November 21, 2024 at 13:16 JST
Russian President Vladimir Putin announces the start Oct. 29 of military exercises that presuppose strategic nuclear weapons would be used. (Captured from the Russian presidential executive office website)
President Vladimir Putin has signed a presidential decree to lower Russia’s threshold on the use of nuclear weapons. This move carries the implicit threat that Russia is prepared more than ever to use nuclear weapons, which it claims to hold as a deterrent to war, to prevent more foreign interference in its own war of aggression.
Once again, Russia has demonstrated a blatant disregard for international norms of law and order.
A document titled “On Approval of the Fundamentals of State Policy of the Russian Federation in the Field of Nuclear Deterrence,” which was revised for the first time in four years, explicitly states that an attack on Russia by a non-nuclear state with the support of a nuclear state will be considered by Moscow as a “joint attack.”
The presidential decree also states that Russia could use nuclear weapons in the event of a mass launch of cruise missiles, drones or other aerial craft crossing Russian borders.
The previous criteria for considering the pre-emptive use of nuclear weapons said Russia would weigh the option only when the very “existence of the state is threatened.” This passage has been rewritten to say Russia could use nuclear weapons when facing “a critical threat to Russia’s sovereignty or territorial integrity.”
Under the updated nuclear doctrine, the cross-border attack on Russia’s southern Kursk region by Ukraine starting in August, supported by the United States and Europe, could be interpreted as giving the Kremlin a reason for tapping its nuclear arsenal.
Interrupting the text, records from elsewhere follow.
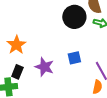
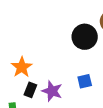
black rectangle: (17, 72) -> (30, 90), moved

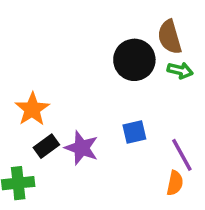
black rectangle: (30, 90) -> (46, 146), turned 32

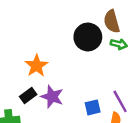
orange star: (32, 109) -> (36, 66), moved
blue square: (134, 132) -> (93, 107), moved

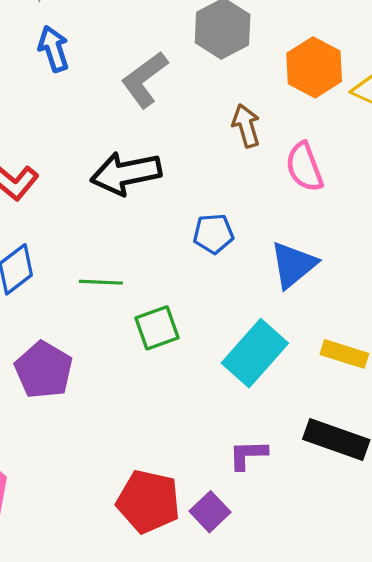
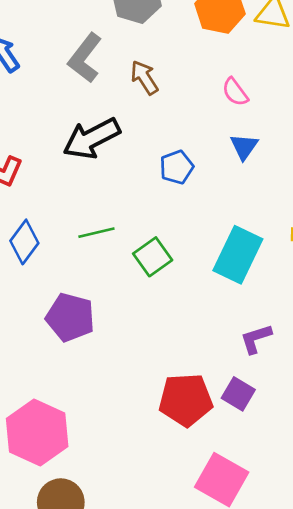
brown arrow: (246, 126) -> (144, 78), moved
pink semicircle: (304, 167) -> (235, 92), size x0.7
blue triangle: (293, 265) -> (244, 147), moved, size x0.7

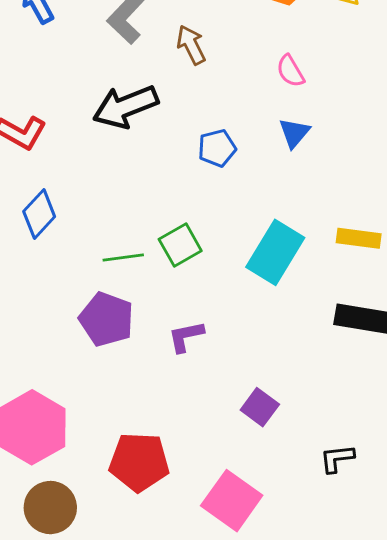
green line: (96, 233) -> (123, 258), moved
purple pentagon: (70, 317) -> (106, 319), moved
purple L-shape: (256, 339) -> (186, 336), moved
red pentagon: (186, 400) -> (139, 462), moved

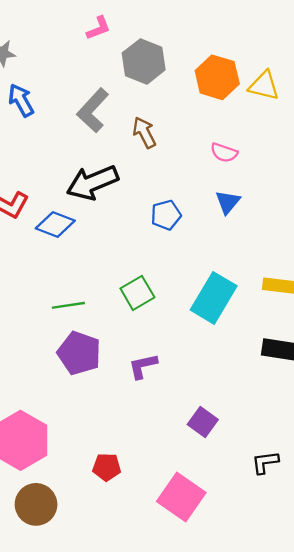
pink semicircle: (290, 71) -> (224, 153), turned -40
blue diamond: (39, 214) -> (55, 225), moved, turned 69
green line: (123, 258) -> (68, 305), moved
red pentagon: (139, 462) -> (107, 467), size x0.6

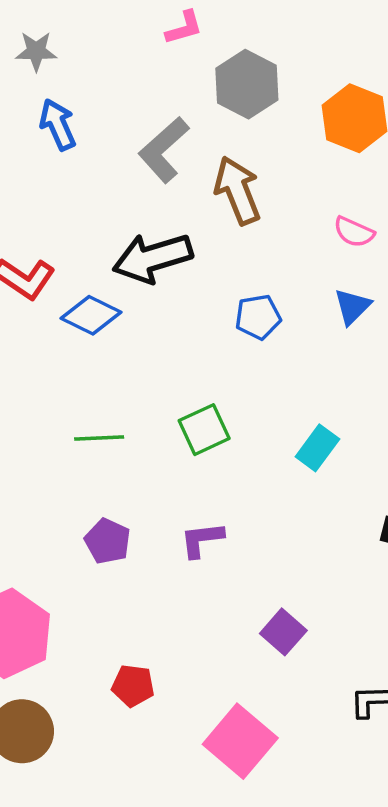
brown arrow: (144, 133) -> (238, 190), size x1.4
cyan rectangle: (214, 298) -> (317, 448), size x0.6
purple pentagon: (79, 353) -> (108, 541), moved, size x0.7

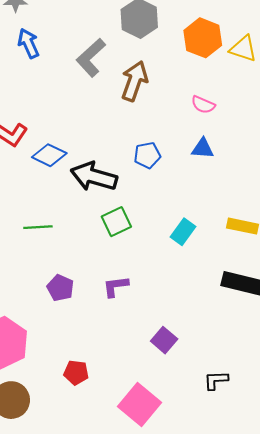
brown arrow: (238, 190) -> (134, 81), turned 42
black arrow: (153, 258) -> (94, 177), moved, turned 33
blue triangle: (352, 307) -> (203, 148), turned 50
green line: (99, 438) -> (38, 227), moved

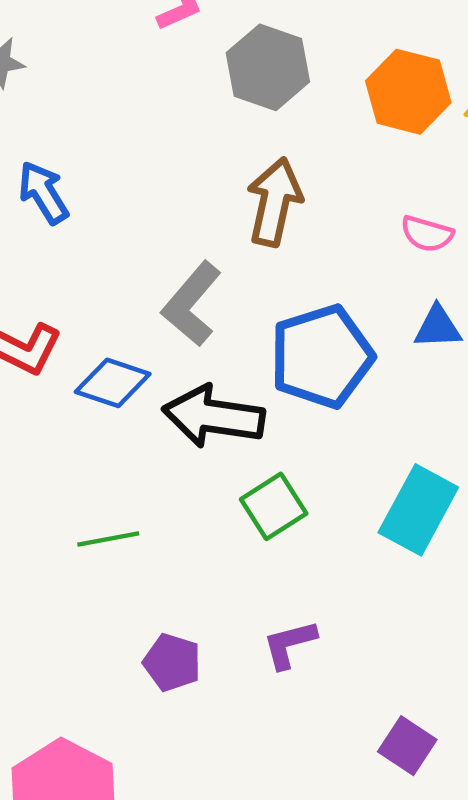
blue arrow: (28, 43) -> (43, 193), moved
gray L-shape: (91, 58) -> (192, 304), moved
blue pentagon: (147, 155) -> (322, 356), size x1.8
cyan rectangle: (183, 232) -> (418, 510), size x1.5

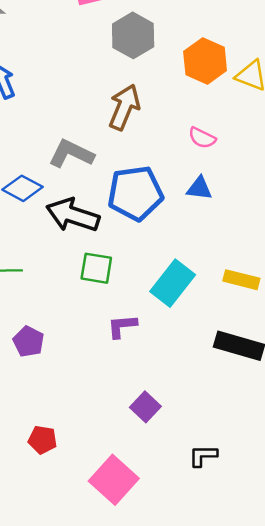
gray L-shape: (192, 304) -> (71, 154), turned 66
green square: (274, 506) -> (96, 268), turned 32
purple L-shape: (290, 644) -> (122, 326), moved

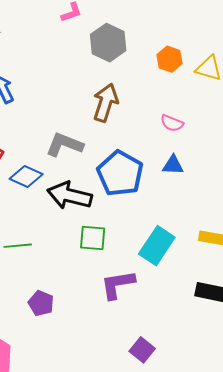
orange hexagon: (205, 61) -> (170, 59), size x0.7
blue pentagon: (135, 193) -> (120, 173), turned -30
purple L-shape: (122, 326) -> (118, 284), size x1.4

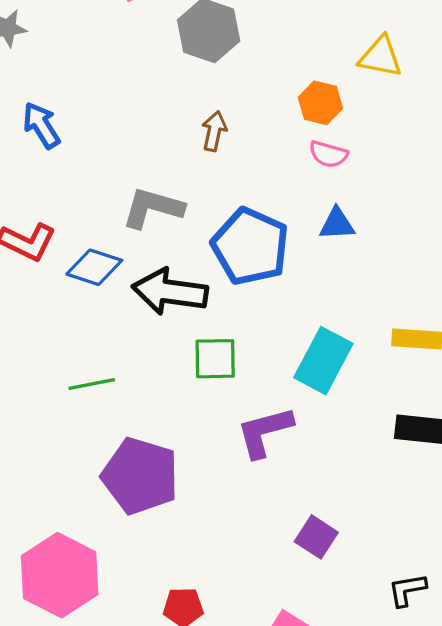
orange hexagon: (170, 59) -> (320, 103), moved
brown arrow: (105, 103) -> (214, 131), size x0.6
purple pentagon: (41, 303) -> (140, 476), size x1.8

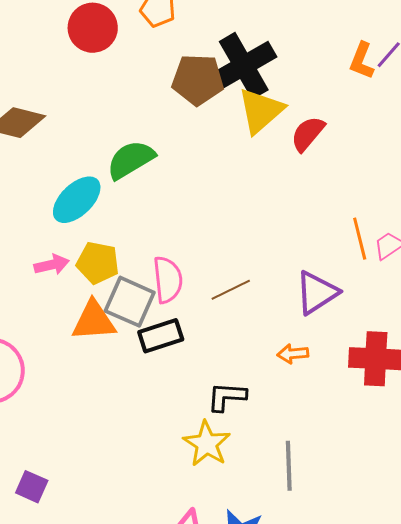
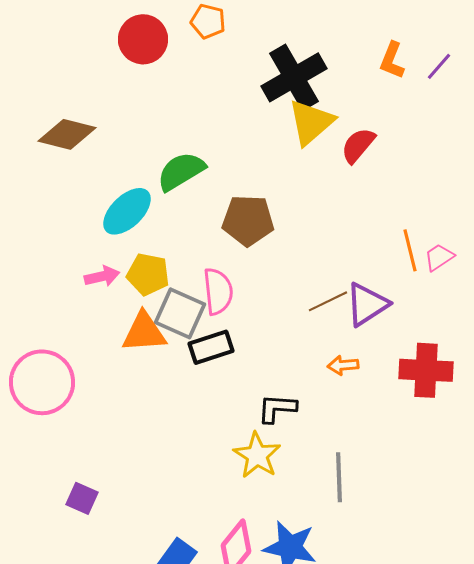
orange L-shape: (362, 61) -> (392, 60), moved
brown pentagon: (198, 80) -> (248, 220), moved
brown line: (231, 290) -> (328, 301), moved

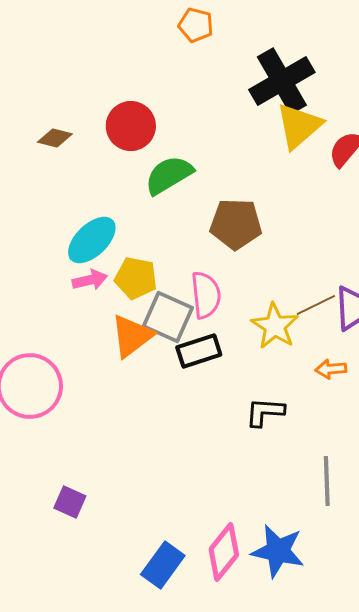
red circle: (143, 39) -> (131, 126), moved
brown diamond: (67, 134) -> (55, 138), size x0.6
cyan ellipse: (127, 211) -> (92, 240), moved
orange triangle: (144, 332) -> (132, 336), turned -33
yellow star: (257, 455) -> (275, 326), moved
Russia had been working on revising its nuclear doctrine even before the start of cross-border attacks on Ukraine. However, Putin signed the decree shortly after it was reported that U.S. President Joe Biden had authorized the use of U.S.-supplied longer-range missiles by Ukraine for strikes inside Russia. The timing indicates that Putin’s move was intended as a warning to Western military support for Ukraine.
Since the day he launched a full-scale invasion of Ukraine more than two years ago, Putin has brandished nuclear weapons to warn the West not to intervene. Subsequently, as the United States and Europe expanded and upgraded their military support to Ukraine, Putin has consistently threatened to use nuclear arms through a series of steps that included the announcement of the deployment of nuclear weapons to neighboring Belarus.
However, the updated nuclear doctrine does not indicate that Russia will immediately use nuclear weapons. Overreacting to the action would play right into Russia’s hands.
Nonetheless, it is an undeniable fact that Russia has lowered the threshold for using nuclear weapons. Countries, including China, that have tacitly condoned Russia’s reckless actions should not underestimate the seriousness of the situation and must issue serious warnings to the Kremlin.
The current international order, which allows only the five permanent members of the U.N. Security Council, including Russia, to possess nuclear weapons, presupposes that these powers are sincerely committed to respecting the principle of sovereign equality and refraining from the intimidation or use of force, in line with the ideals of the U.N. Charter.
Yet, the grim reality is that nuclear weapons are being used as tools for an act of aggression that runs counter to the U.N. Charter.
In announcing its decision to award the 2024 Nobel Peace Prize to Nihon Hidankyo (Japan Confederation of A- and H-Bomb Sufferers Organizations), the Norwegian Nobel Committee expressed its deep concern that the “nuclear taboo,” or the international norm that considers the use of nuclear weapons as morally unacceptable, is weakening.
Putin’s action should prompt the world to reaffirm that it is an urgent and unavoidable task for humanity to move toward nuclear abolition.